Dengan sisa kekuatannya Ella membersihkan rumah besar itu dengan tangannya sendiri tanpa ada bantuan dari siapapun. Menahan luka di sekujur tubuhnya sambil membersikan rumah besar itu sungguh membuat Ella tersiksa.
Ella berjalan dengan cepat meski kakinya terluka karena ulah erik. Sasha hanya bisa menatap Ella yang berjalan dengan kaki yang sakit, dia tak bisa membantu,sebab siapapun yang membantu wanita itu pasti akan terkena masalah dan berhadapan dengan tuan dan nyonya Jaya yang benar benar merepotkan jika sudah mengamuk.
Sasha adalah salah satu teman dari sahabat baik Ella yaitu karina. Karena mengetahui Sasha bekerja di rumah besar itu menggantikan papanya, Karina meminta Sasha untuk menjaga dan melaporkan segala sesuatu yang terkait dengan Ella di rumah besar itu, sebab dugaan sahabat Ella benar kalau keluarga itu hanya membuat Ella menderita.
Sasha adalah seorang tenaga kerja profesional, dia memilih menjadi kepala pelayan karena gajinya yang besar dan pekerjaannya yang mudah dan sedikit santai. Sasha sangat menyukai Ella ketika wanita itu baru bergabung dengan keluarga jaya, alasannya karena Ella adalah wanita lembut baik hati dan sangat cantik bahkan sebenarnya keluarga Jaya terlalu beruntung mendapatkan Ella sebagai menantu di rumah itu.
“Kasihan kau Ella, ck... aku tak bisa berbuat apa apa, Karina pasti akan sangat sedih jika melihat secara langsung apa yang terjadi pada Ella, orang orang tanpa hati itu benar benar membuat Ella merasakan neraka dalam bentuk rumah,” batin Sasha yang hanya bisa menatap sambil mengawasi Ella kalau kalau terjadi sesuatu pada wanita itu.
Satu jam kemudian seluruh ruangan telah bersih. Ella menyelesaikan semuanya dnegan tubuh kurus kerontangnya itu.

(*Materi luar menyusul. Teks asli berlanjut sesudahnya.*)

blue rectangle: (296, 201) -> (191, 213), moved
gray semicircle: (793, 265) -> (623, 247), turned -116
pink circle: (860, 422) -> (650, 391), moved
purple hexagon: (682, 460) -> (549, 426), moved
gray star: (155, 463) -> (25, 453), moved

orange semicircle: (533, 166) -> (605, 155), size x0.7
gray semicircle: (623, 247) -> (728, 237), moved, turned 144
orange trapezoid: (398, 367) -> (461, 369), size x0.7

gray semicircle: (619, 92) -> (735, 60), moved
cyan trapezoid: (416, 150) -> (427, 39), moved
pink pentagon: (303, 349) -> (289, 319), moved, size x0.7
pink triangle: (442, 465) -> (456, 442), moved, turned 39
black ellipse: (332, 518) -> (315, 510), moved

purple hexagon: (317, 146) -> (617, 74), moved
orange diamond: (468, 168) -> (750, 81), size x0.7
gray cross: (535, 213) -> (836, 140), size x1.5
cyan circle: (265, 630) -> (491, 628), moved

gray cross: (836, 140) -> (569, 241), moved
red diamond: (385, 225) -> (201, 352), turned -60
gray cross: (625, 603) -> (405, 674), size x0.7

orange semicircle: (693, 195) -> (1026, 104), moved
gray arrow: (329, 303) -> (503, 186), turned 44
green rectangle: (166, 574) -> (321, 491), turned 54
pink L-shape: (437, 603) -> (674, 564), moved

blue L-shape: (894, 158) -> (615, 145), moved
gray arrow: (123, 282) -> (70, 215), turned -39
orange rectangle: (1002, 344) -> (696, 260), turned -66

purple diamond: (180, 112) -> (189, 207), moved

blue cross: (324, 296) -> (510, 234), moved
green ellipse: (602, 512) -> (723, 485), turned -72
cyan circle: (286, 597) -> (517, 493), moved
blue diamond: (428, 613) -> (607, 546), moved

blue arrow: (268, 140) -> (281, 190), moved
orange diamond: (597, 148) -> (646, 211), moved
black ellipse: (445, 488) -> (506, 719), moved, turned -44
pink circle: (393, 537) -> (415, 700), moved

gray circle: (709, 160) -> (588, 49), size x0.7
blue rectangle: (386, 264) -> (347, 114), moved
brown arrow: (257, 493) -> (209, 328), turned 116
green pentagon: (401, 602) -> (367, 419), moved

Dia menghela nafas, keringatnya bercucuran, asam lambungnya kembali kumat karena tidak makan. Ella pucat, dia benar benar lemah saat ini.
“akhhh.....” Ella meringis kesakitan, namun tak ada satu pun yang peduli.
“Kenapa lagi kau? Kalau sudah selesai cepat pergi dari sana, makananmu di belakang, jangan samapi kau mati di depan ini, kalau mati di belakang kami tinggal mengirim mayatmu pada kakek nenekmu yang sudah keriputan bau tanah itu,” ketus Erik yang kebetulan lewat dari ruangan itu.
Ella terdiam, kata kata kasar itu kembali dia dengar, tak bisakah Erik setidaknya berkata dengan lembut pada Ella padahal jelas jelas wanita itu masih berstatus sebagai istri sah Erik dan merupakan tanggung jawab Erik.
Tidakkah Erik mengingat janji pernikahan yang mereka kumandangkan dua tahun silam? Apakah cintanya semudah itu hilang dari hati Erik?
“Tolong bantu aku Erik, maag ku kambuh, ini... ini benar benar sakit,” ucap Ella dengan suara lirih dia terduduk di atas lantai dengan wajah pucat pasi, keringat bercucuran. Erik yang mendengar itu menghentikan langkahnya sambil memutar malas kedua bola matanya.
“Dasar merepotkan mati saja kan beres, sialan, kau menggangguku saja,” ketus Erik seraya menatap Ella dengan tatapan jijik dan merendahkan.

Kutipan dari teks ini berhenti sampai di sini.